Ses membres ont beau s’en défendre, ce groupe basé à Paris est le plus brillant (et peut-être les seuls, maintenant qu’on y pense) représentant français d’un genre au nom barbare : le math-rock. Le quoi-quoi ? Le math rock donc, un machin popularisé par Foals. Une fois n’est pas coutume, allons voir chez : « Le terme de math rock est appliqué à certaines formes de rock expérimental qui ont émergé vers la fin des années 1980 et dont la principale caractéristique est la complexité des rythmes ainsi que de l’enchaînement et la mise en place des riffs/mélodies, souvent dissonants ». Non, ça ne donne pas envie. Mais oui, ça existe. Les mathématiques, c’est la précision. Et cette précision, elle se retrouve aussi bien dans le riff de « Lucky Like Stars » que dans le découpage chirurgical de « 5” ». Tout ici témoigne d’une mécanique bien huilée. Ce que les concerts du groupe laissaient espérer trouve ici une confirmation à la hauteur des attentes : en live, les titres s’enchaînent sans pause. Exercice de branleur pour les uns, prouesse audacieuse pour les autres, en tout cas, un grand saut dans l’inconnu pour le groupe, d’une durée d’une heure et quinze minutes environ.

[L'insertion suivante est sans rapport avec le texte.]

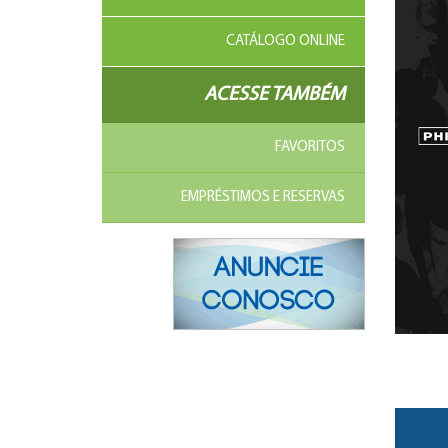
CATÁLOGO ONLINE
ACESSE TAMBÉM
FAVORITOS
EMPRÉSTIMOS E RESERVAS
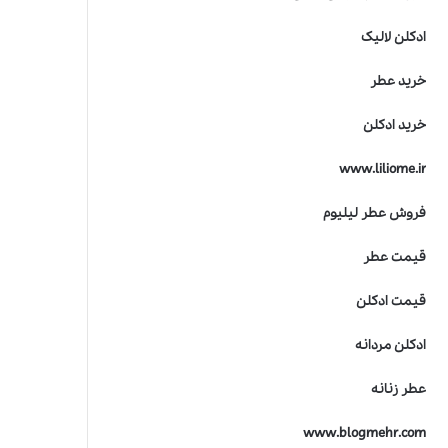
ادکلن لالیک
خرید عطر
خرید ادکلن
www.liliome.ir
فروش عطر لیلیوم
قیمت عطر
قیمت ادکلن
ادکلن مردانه
عطر زنانه
www.blogmehr.com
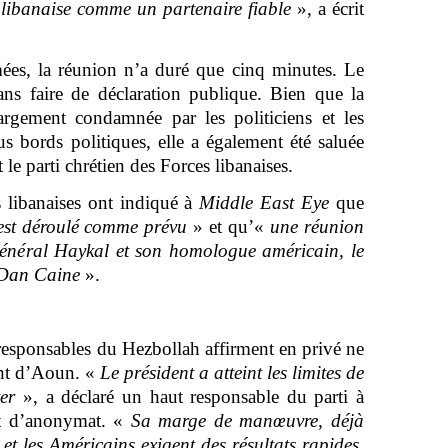
 libanaise comme un partenaire fiable
», a écrit
ées, la réunion n’a duré que cinq minutes. Le
sans faire de déclaration publique. Bien que la
argement condamnée par les politiciens et les
s bords politiques, elle a également été saluée
le parti chrétien des Forces libanaises.
 libanaises ont indiqué à
Middle East Eye
que
’est déroulé comme prévu
» et qu’«
une réunion
 général Haykal et son homologue américain, le
 Dan Caine
».
 responsables du Hezbollah affirment en privé ne
ment d’Aoun. «
Le président a atteint les limites de
er
», a déclaré un haut responsable du parti à
t d’anonymat. «
Sa marge de manœuvre, déjà
 et les Américains exigent des résultats rapides.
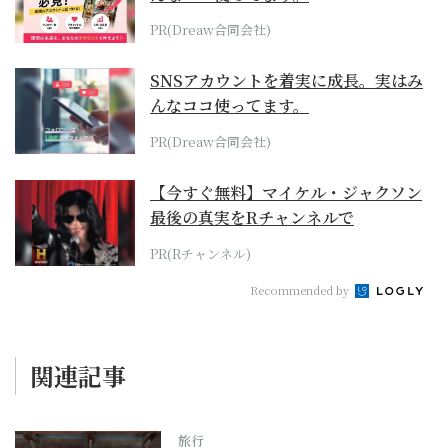
PR(Dreaw合同会社)
SNSアカウントを着実に成長。実はみ
んなココ使ってます。
PR(Dreaw合同会社)
【今すぐ無料】マイケル・ジャクソン
最後の真実をRチャンネルで
PR(Rチャンネル)
Recommended by
関連記事
旅行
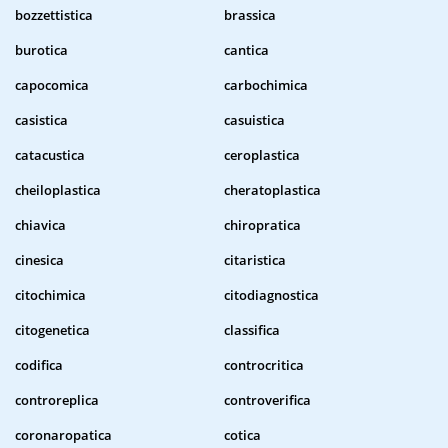
bozzettistica
brassica
burotica
cantica
capocomica
carbochimica
casistica
casuistica
catacustica
ceroplastica
cheiloplastica
cheratoplastica
chiavica
chiropratica
cinesica
citaristica
citochimica
citodiagnostica
citogenetica
classifica
codifica
controcritica
controreplica
controverifica
coronaropatica
cotica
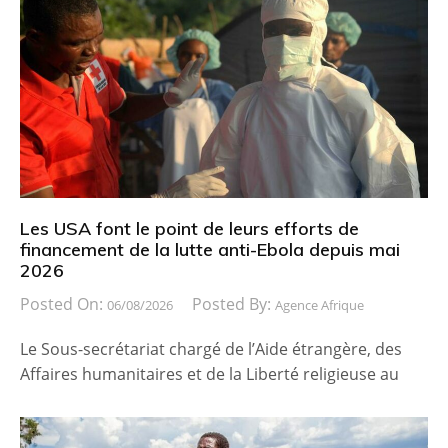
Les USA font le point de leurs efforts de
financement de la lutte anti-Ebola depuis mai
2026
Posted On:
Posted By:
06/08/2026
Agence Afrique
Le Sous-secrétariat chargé de l’Aide étrangère, des
Affaires humanitaires et de la Liberté religieuse au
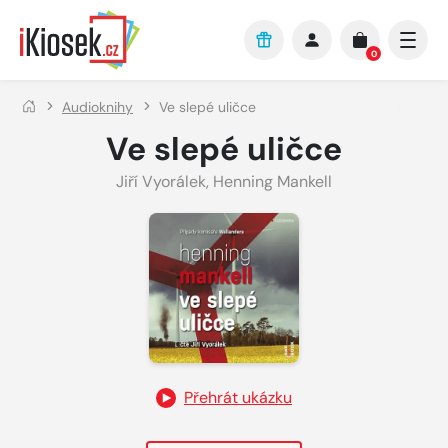
Přejít na hlavní obsah
0
Audioknihy
Ve slepé uličce
Ve slepé uličce
Jiří Vyorálek
,
Henning Mankell
Přehrát ukázku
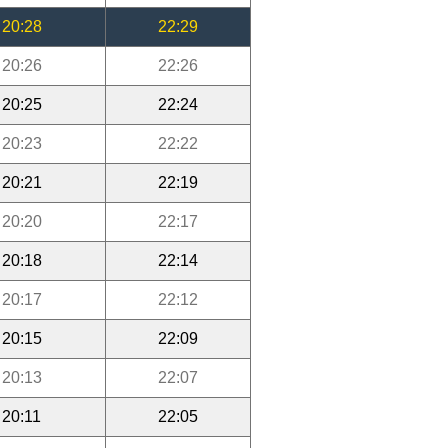
20:28
22:29
20:26
22:26
20:25
22:24
20:23
22:22
20:21
22:19
20:20
22:17
20:18
22:14
20:17
22:12
20:15
22:09
20:13
22:07
20:11
22:05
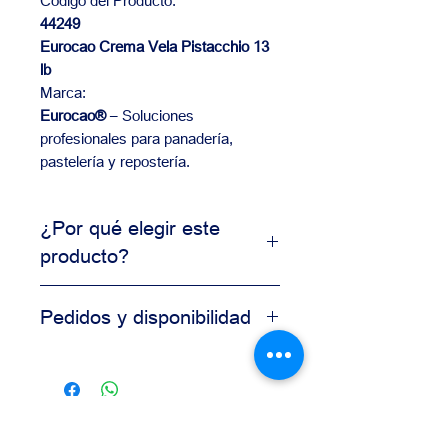
Código del Producto:
44249
Eurocao Crema Vela Pistacchio 13
lb
Marca:
Eurocao®
– Soluciones
profesionales para panadería,
pastelería y repostería.
¿Por qué elegir este
producto?
Producto de uso profesional
Pedidos y disponibilidad
Alta consistencia en resultados
Ideal para producción comercial
Contáctanos para información de
Calidad garantizada para
disponibilidad, precios y pedidos al
panaderías
por mayor.
Nuestro equipo está disponible para
asesorarte según las necesidades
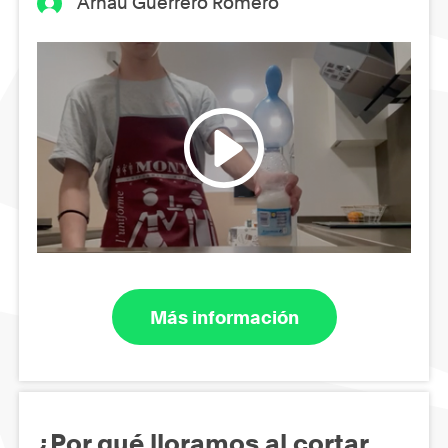
Arnau Guerrero Romero
Más información
¿Por qué lloramos al cortar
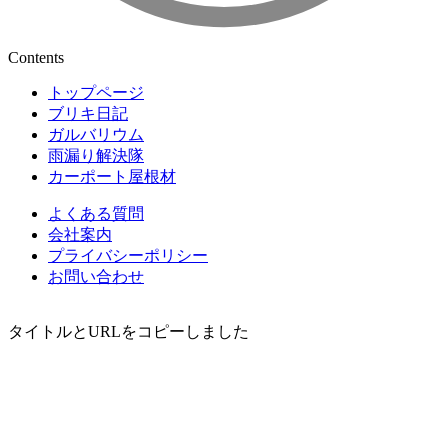
Contents
トップページ
ブリキ日記
ガルバリウム
雨漏り解決隊
カーポート屋根材
よくある質問
会社案内
プライバシーポリシー
お問い合わせ
タイトルとURLをコピーしました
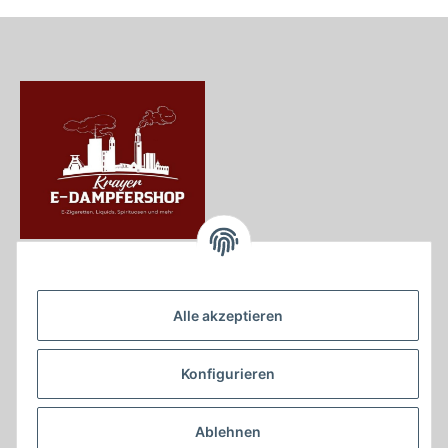
Krayer e Dampfer Shop
Krayerstraße 249
Alle akzeptieren
45307 Essen
Tel.:
0201555402
Konfigurieren
info@krayer-edampfer-shop.de
Gesetzliche Informationen
Ablehnen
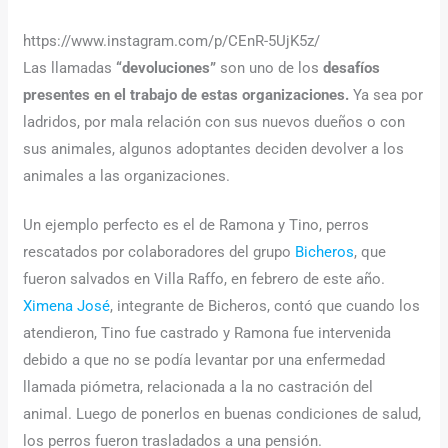
https://www.instagram.com/p/CEnR-5UjK5z/
Las llamadas
“devoluciones”
son uno de los
desafíos
presentes en el trabajo de estas organizaciones.
Ya sea por
ladridos, por mala relación con sus nuevos dueños o con
sus animales, algunos adoptantes deciden devolver a los
animales a las organizaciones.
Un ejemplo perfecto es el de Ramona y Tino, perros
rescatados por colaboradores del grupo
Bicheros
, que
fueron salvados en Villa Raffo, en febrero de este año.
Ximena José
, integrante de Bicheros, contó que cuando los
atendieron, Tino fue castrado y Ramona fue intervenida
debido a que no se podía levantar por una enfermedad
llamada piómetra, relacionada a la no castración del
animal. Luego de ponerlos en buenas condiciones de salud,
los perros fueron trasladados a una pensión.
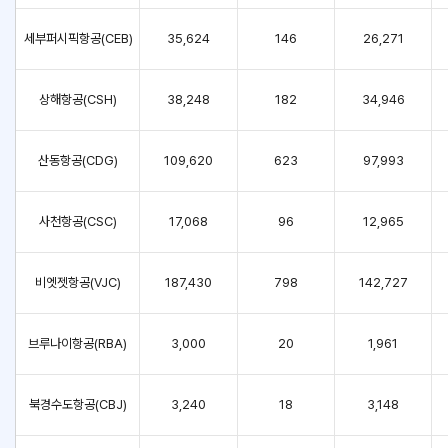
세부퍼시픽항공(CEB)
35,624
146
26,271
상해항공(CSH)
38,248
182
34,946
산동항공(CDG)
109,620
623
97,993
사천항공(CSC)
17,068
96
12,965
비엣젯항공(VJC)
187,430
798
142,727
브루나이항공(RBA)
3,000
20
1,961
북경수도항공(CBJ)
3,240
18
3,148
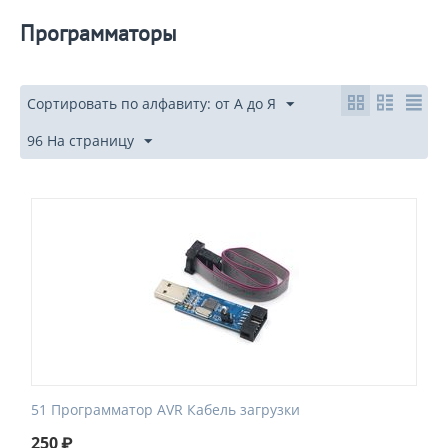
Программаторы
Сортировать по алфавиту: от А до Я
96 На страницу
51 Программатор AVR Кабель загрузки
250
₽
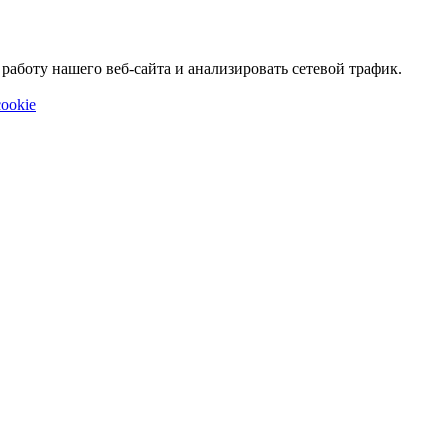
аботу нашего веб-сайта и анализировать сетевой трафик.
ookie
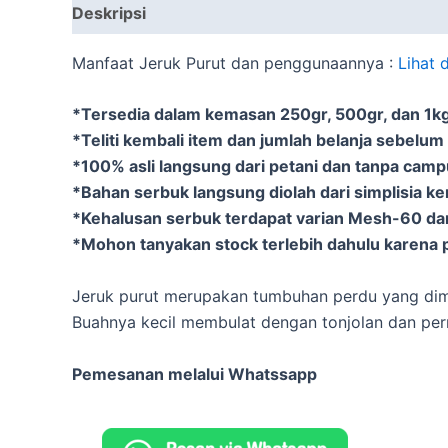
Deskripsi
Informasi Tambahan
Manfaat Jeruk Purut dan penggunaannya :
Lihat 
*Tersedia dalam kemasan 250gr, 500gr, dan 1kg 
*Teliti kembali item dan jumlah belanja sebelum
*100% asli langsung dari petani dan tanpa cam
*Bahan serbuk langsung diolah dari simplisia k
*Kehalusan serbuk terdapat varian Mesh-60 d
*Mohon tanyakan stock terlebih dahulu karena p
Jeruk purut merupakan tumbuhan perdu yang di
Buahnya kecil membulat dengan tonjolan dan perm
Pemesanan melalui Whatssapp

Péplum s’amuse des codes et du format habituellement contraignants de la chanson pop pour visiter d’autres horizons. On prendra pour exemple les chœurs enfantins de « Lucky Like Stars », le tube « Night » et la rondeur de ses claviers ou encore le classieux « Fascination », les synthés pesants de « 5” ». Jamais bloqués dans une formule, les Papsun s’amusent, surprennent, sans jamais en faire trop. Les idées sont gérées, le trop plein évacué, et le tout est précis, concis. Ici une incursion de guitare acoustique, là un break inattendu… Magnifié par un chant quelque part entre Kele Okereke de Bloc Party et Damon Albarn au temps de sa splendeur, Péplum se développe sans le moindre temps mort. Seul moment de répit : la balade « Brighton Pier », qui coupe l’album en deux, pour une respiration bienvenue au cœur de ce marathon sonore.
Le fait que les Sarah W. Papsun sortent leur premier album le même jour que les excellents Von Pariahs est une heureuse coïncidence. Il s’agit là d’un signe que la France en a encore sous le coude. Car passée l’excitation des débuts, les premiers albums des têtes d’affiches hexagonales continuent de s’enchaîner et de (pour une bonne partie) nous convaincre. Terminons sur une petite histoire : Sarah W. Papsun est le nom de la correspondante américaine de l’un des membres du groupe, à l’époque du lycée. Enchaînant péniblement les reprises de Nirvana et de Pearl Jam dans un garage que l’on imagine trop petit pour leurs ambitions, la bande naissante tint cette promesse à la jeune anglaise : le jour où ils auront un vrai groupe et un potentiel succès à la clé, ils utiliseront son nom comme étendard. En 2013, la jeune américaine a de quoi être fière.